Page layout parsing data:

· · · · · · ·

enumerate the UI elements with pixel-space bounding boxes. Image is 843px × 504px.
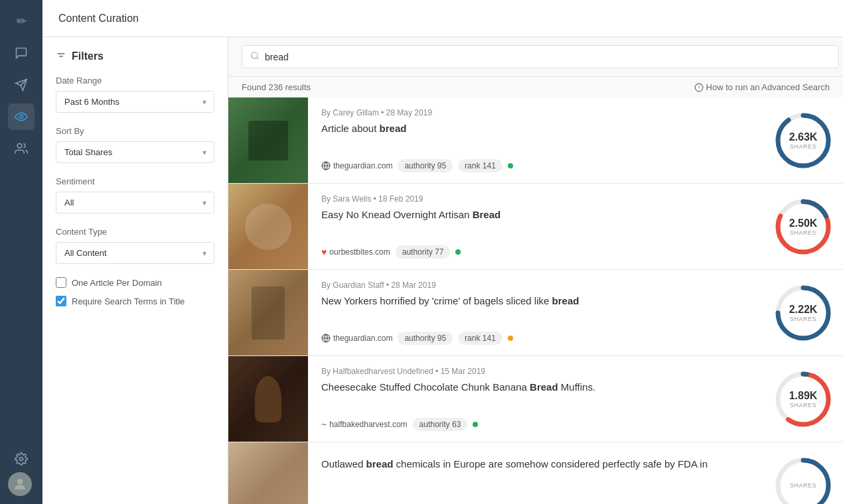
article-card-5: Outlawed bread chemicals in Europe are s…	[228, 442, 843, 504]
article-meta-3: By Guardian Staff • 28 Mar 2019	[321, 281, 750, 290]
article-card-2: By Sara Wells • 18 Feb 2019 Easy No Knea…	[228, 184, 843, 270]
article-card-3: By Guardian Staff • 28 Mar 2019 New York…	[228, 270, 843, 356]
article-body-3: By Guardian Staff • 28 Mar 2019 New York…	[308, 270, 763, 355]
article-footer-1: theguardian.com authority 95 rank 141	[321, 159, 750, 172]
shares-label-1: SHARES	[789, 143, 818, 150]
shares-value-3: 2.22K	[789, 304, 818, 316]
shares-circle-4: 1.89K SHARES	[763, 356, 843, 442]
article-title-1: Article about bread	[321, 121, 750, 135]
authority-badge-3: authority 95	[398, 332, 453, 345]
sort-by-filter: Sort By Total Shares Date Authority	[56, 126, 214, 163]
content-type-label: Content Type	[56, 227, 214, 237]
content-type-select[interactable]: All Content Articles Videos	[56, 242, 214, 264]
filters-panel: Filters Date Range Past 6 Months Past Mo…	[42, 37, 228, 504]
date-range-filter: Date Range Past 6 Months Past Month Past…	[56, 76, 214, 113]
results-count: Found 236 results	[242, 82, 311, 92]
article-title-3: New Yorkers horrified by 'crime' of bage…	[321, 294, 750, 308]
sidebar-icon-send[interactable]	[8, 72, 35, 98]
sort-by-select[interactable]: Total Shares Date Authority	[56, 141, 214, 163]
article-body-2: By Sara Wells • 18 Feb 2019 Easy No Knea…	[308, 184, 763, 269]
article-meta-2: By Sara Wells • 18 Feb 2019	[321, 194, 750, 204]
shares-label-2: SHARES	[789, 229, 818, 236]
domain-2: ♥ ourbestbites.com	[321, 247, 390, 257]
one-article-input[interactable]	[56, 277, 66, 288]
results-meta: Found 236 results How to run an Advanced…	[228, 77, 843, 97]
article-footer-3: theguardian.com authority 95 rank 141	[321, 332, 750, 345]
shares-label-4: SHARES	[789, 402, 818, 409]
domain-4: ~ halfbakedharvest.com	[321, 419, 408, 430]
sidebar-icon-edit[interactable]: ✏	[8, 8, 35, 34]
sidebar-icon-settings[interactable]	[8, 446, 35, 472]
shares-label-5: SHARES	[790, 482, 816, 489]
article-title-2: Easy No Knead Overnight Artisan Bread	[321, 208, 750, 221]
user-avatar[interactable]	[8, 472, 32, 496]
sentiment-select[interactable]: All Positive Negative Neutral	[56, 192, 214, 214]
rank-badge-1: rank 141	[458, 159, 502, 172]
date-range-label: Date Range	[56, 76, 214, 86]
shares-circle-3: 2.22K SHARES	[763, 270, 843, 355]
sidebar-icon-chat[interactable]	[8, 40, 35, 66]
article-body-1: By Carey Gillam • 28 May 2019 Article ab…	[308, 97, 763, 183]
sentiment-filter: Sentiment All Positive Negative Neutral	[56, 176, 214, 214]
content-area: Filters Date Range Past 6 Months Past Mo…	[42, 37, 843, 504]
svg-point-9	[252, 52, 258, 58]
topbar: Content Curation	[42, 0, 843, 37]
svg-point-4	[20, 458, 23, 461]
article-thumb-1	[228, 97, 308, 183]
search-input[interactable]	[265, 52, 830, 62]
sidebar-icon-users[interactable]	[8, 135, 35, 162]
article-title-5: Outlawed bread chemicals in Europe are s…	[321, 457, 750, 471]
date-range-select[interactable]: Past 6 Months Past Month Past Year	[56, 91, 214, 113]
authority-badge-4: authority 63	[413, 418, 468, 431]
article-footer-2: ♥ ourbestbites.com authority 77	[321, 245, 750, 259]
shares-value-1: 2.63K	[789, 131, 818, 143]
status-dot-3	[508, 336, 513, 341]
rank-badge-3: rank 141	[458, 332, 502, 345]
authority-badge-2: authority 77	[396, 245, 451, 259]
articles-list: By Carey Gillam • 28 May 2019 Article ab…	[228, 97, 843, 504]
sentiment-label: Sentiment	[56, 176, 214, 186]
heart-icon: ♥	[321, 247, 327, 257]
article-meta-1: By Carey Gillam • 28 May 2019	[321, 108, 750, 117]
article-body-5: Outlawed bread chemicals in Europe are s…	[308, 442, 763, 504]
filter-icon	[56, 51, 66, 62]
one-article-checkbox[interactable]: One Article Per Domain	[56, 277, 214, 288]
globe-icon-3	[321, 334, 331, 343]
status-dot-1	[508, 163, 513, 168]
svg-line-10	[257, 58, 259, 60]
article-thumb-4	[228, 356, 308, 442]
guardian-icon	[321, 161, 331, 170]
shares-value-4: 1.89K	[789, 390, 818, 402]
require-search-checkbox[interactable]: Require Search Terms in Title	[56, 296, 214, 306]
advanced-search-link[interactable]: How to run an Advanced Search	[694, 82, 830, 92]
content-type-filter: Content Type All Content Articles Videos	[56, 227, 214, 264]
search-bar	[242, 45, 839, 68]
svg-point-3	[17, 144, 22, 149]
domain-1: theguardian.com	[321, 161, 392, 170]
domain-3: theguardian.com	[321, 334, 392, 343]
search-bar-container	[228, 37, 843, 77]
require-search-input[interactable]	[56, 296, 66, 306]
filters-header: Filters	[56, 50, 214, 62]
svg-point-2	[20, 115, 23, 119]
shares-circle-1: 2.63K SHARES	[763, 97, 843, 183]
article-body-4: By Halfbakedharvest Undefined • 15 Mar 2…	[308, 356, 763, 442]
sort-by-label: Sort By	[56, 126, 214, 136]
authority-badge-1: authority 95	[398, 159, 453, 172]
article-thumb-2	[228, 184, 308, 269]
tilde-icon: ~	[321, 419, 327, 430]
page-title: Content Curation	[58, 13, 139, 25]
article-card-4: By Halfbakedharvest Undefined • 15 Mar 2…	[228, 356, 843, 442]
article-title-4: Cheesecake Stuffed Chocolate Chunk Banan…	[321, 380, 750, 394]
article-footer-4: ~ halfbakedharvest.com authority 63	[321, 418, 750, 431]
article-card-1: By Carey Gillam • 28 May 2019 Article ab…	[228, 97, 843, 184]
sidebar-icon-eye[interactable]	[8, 103, 35, 130]
shares-value-2: 2.50K	[789, 218, 818, 229]
results-area: Found 236 results How to run an Advanced…	[228, 37, 843, 504]
search-icon	[250, 51, 260, 62]
article-meta-4: By Halfbakedharvest Undefined • 15 Mar 2…	[321, 367, 750, 376]
article-thumb-3	[228, 270, 308, 355]
svg-point-5	[17, 479, 23, 484]
sidebar: ✏	[0, 0, 42, 504]
shares-label-3: SHARES	[789, 316, 818, 322]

· · · · · · ·

Set the records down again exactly, and omit any picture in them.

enumerate the UI elements with pixel-space bounding boxes. Image is 843px × 504px.
article-card-5: Outlawed bread chemicals in Europe are s…	[228, 442, 843, 504]
article-meta-3: By Guardian Staff • 28 Mar 2019	[321, 281, 750, 290]
article-card-2: By Sara Wells • 18 Feb 2019 Easy No Knea…	[228, 184, 843, 270]
article-card-3: By Guardian Staff • 28 Mar 2019 New York…	[228, 270, 843, 356]
article-body-3: By Guardian Staff • 28 Mar 2019 New York…	[308, 270, 763, 355]
article-footer-1: theguardian.com authority 95 rank 141	[321, 159, 750, 172]
shares-label-1: SHARES	[789, 143, 818, 150]
shares-value-3: 2.22K	[789, 304, 818, 316]
shares-circle-4: 1.89K SHARES	[763, 356, 843, 442]
article-title-1: Article about bread	[321, 121, 750, 135]
authority-badge-3: authority 95	[398, 332, 453, 345]
sort-by-filter: Sort By Total Shares Date Authority	[56, 126, 214, 163]
content-type-label: Content Type	[56, 227, 214, 237]
content-type-select[interactable]: All Content Articles Videos	[56, 242, 214, 264]
filters-panel: Filters Date Range Past 6 Months Past Mo…	[42, 37, 228, 504]
date-range-filter: Date Range Past 6 Months Past Month Past…	[56, 76, 214, 113]
results-count: Found 236 results	[242, 82, 311, 92]
article-title-3: New Yorkers horrified by 'crime' of bage…	[321, 294, 750, 308]
sidebar-icon-send[interactable]	[8, 72, 35, 98]
sort-by-select[interactable]: Total Shares Date Authority	[56, 141, 214, 163]
article-body-2: By Sara Wells • 18 Feb 2019 Easy No Knea…	[308, 184, 763, 269]
article-meta-2: By Sara Wells • 18 Feb 2019	[321, 194, 750, 204]
shares-label-2: SHARES	[789, 229, 818, 236]
domain-2: ♥ ourbestbites.com	[321, 247, 390, 257]
one-article-input[interactable]	[56, 277, 66, 288]
results-meta: Found 236 results How to run an Advanced…	[228, 77, 843, 97]
article-footer-3: theguardian.com authority 95 rank 141	[321, 332, 750, 345]
shares-label-4: SHARES	[789, 402, 818, 409]
domain-4: ~ halfbakedharvest.com	[321, 419, 408, 430]
sidebar-icon-edit[interactable]: ✏	[8, 8, 35, 34]
sidebar-icon-settings[interactable]	[8, 446, 35, 472]
shares-label-5: SHARES	[790, 482, 816, 489]
article-title-2: Easy No Knead Overnight Artisan Bread	[321, 208, 750, 221]
user-avatar[interactable]	[8, 472, 32, 496]
sentiment-select[interactable]: All Positive Negative Neutral	[56, 192, 214, 214]
rank-badge-1: rank 141	[458, 159, 502, 172]
date-range-label: Date Range	[56, 76, 214, 86]
shares-circle-3: 2.22K SHARES	[763, 270, 843, 355]
sidebar-icon-chat[interactable]	[8, 40, 35, 66]
article-body-1: By Carey Gillam • 28 May 2019 Article ab…	[308, 97, 763, 183]
sentiment-filter: Sentiment All Positive Negative Neutral	[56, 176, 214, 214]
content-area: Filters Date Range Past 6 Months Past Mo…	[42, 37, 843, 504]
svg-point-9	[252, 52, 258, 58]
topbar: Content Curation	[42, 0, 843, 37]
svg-point-4	[20, 458, 23, 461]
article-thumb-1	[228, 97, 308, 183]
search-input[interactable]	[265, 52, 830, 62]
sidebar-icon-users[interactable]	[8, 135, 35, 162]
article-title-5: Outlawed bread chemicals in Europe are s…	[321, 457, 750, 471]
date-range-select[interactable]: Past 6 Months Past Month Past Year	[56, 91, 214, 113]
authority-badge-4: authority 63	[413, 418, 468, 431]
article-footer-2: ♥ ourbestbites.com authority 77	[321, 245, 750, 259]
shares-value-1: 2.63K	[789, 131, 818, 143]
status-dot-3	[508, 336, 513, 341]
rank-badge-3: rank 141	[458, 332, 502, 345]
authority-badge-2: authority 77	[396, 245, 451, 259]
articles-list: By Carey Gillam • 28 May 2019 Article ab…	[228, 97, 843, 504]
sentiment-label: Sentiment	[56, 176, 214, 186]
heart-icon: ♥	[321, 247, 327, 257]
article-meta-1: By Carey Gillam • 28 May 2019	[321, 108, 750, 117]
article-body-5: Outlawed bread chemicals in Europe are s…	[308, 442, 763, 504]
filter-icon	[56, 51, 66, 62]
one-article-checkbox[interactable]: One Article Per Domain	[56, 277, 214, 288]
globe-icon-3	[321, 334, 331, 343]
status-dot-1	[508, 163, 513, 168]
svg-line-10	[257, 58, 259, 60]
article-thumb-4	[228, 356, 308, 442]
guardian-icon	[321, 161, 331, 170]
shares-value-4: 1.89K	[789, 390, 818, 402]
require-search-checkbox[interactable]: Require Search Terms in Title	[56, 296, 214, 306]
advanced-search-link[interactable]: How to run an Advanced Search	[694, 82, 830, 92]
content-type-filter: Content Type All Content Articles Videos	[56, 227, 214, 264]
search-bar	[242, 45, 839, 68]
svg-point-3	[17, 144, 22, 149]
domain-1: theguardian.com	[321, 161, 392, 170]
domain-3: theguardian.com	[321, 334, 392, 343]
search-bar-container	[228, 37, 843, 77]
require-search-input[interactable]	[56, 296, 66, 306]
filters-header: Filters	[56, 50, 214, 62]
svg-point-2	[20, 115, 23, 119]
shares-circle-1: 2.63K SHARES	[763, 97, 843, 183]
article-body-4: By Halfbakedharvest Undefined • 15 Mar 2…	[308, 356, 763, 442]
sort-by-label: Sort By	[56, 126, 214, 136]
authority-badge-1: authority 95	[398, 159, 453, 172]
article-thumb-2	[228, 184, 308, 269]
tilde-icon: ~	[321, 419, 327, 430]
page-title: Content Curation	[58, 13, 139, 25]
article-card-4: By Halfbakedharvest Undefined • 15 Mar 2…	[228, 356, 843, 442]
article-title-4: Cheesecake Stuffed Chocolate Chunk Banan…	[321, 380, 750, 394]
article-footer-4: ~ halfbakedharvest.com authority 63	[321, 418, 750, 431]
article-card-1: By Carey Gillam • 28 May 2019 Article ab…	[228, 97, 843, 184]
sidebar-icon-eye[interactable]	[8, 103, 35, 130]
shares-value-2: 2.50K	[789, 218, 818, 229]
results-area: Found 236 results How to run an Advanced…	[228, 37, 843, 504]
search-icon	[250, 51, 260, 62]
article-meta-4: By Halfbakedharvest Undefined • 15 Mar 2…	[321, 367, 750, 376]
article-thumb-3	[228, 270, 308, 355]
svg-point-5	[17, 479, 23, 484]
sidebar: ✏	[0, 0, 42, 504]
shares-label-3: SHARES	[789, 316, 818, 322]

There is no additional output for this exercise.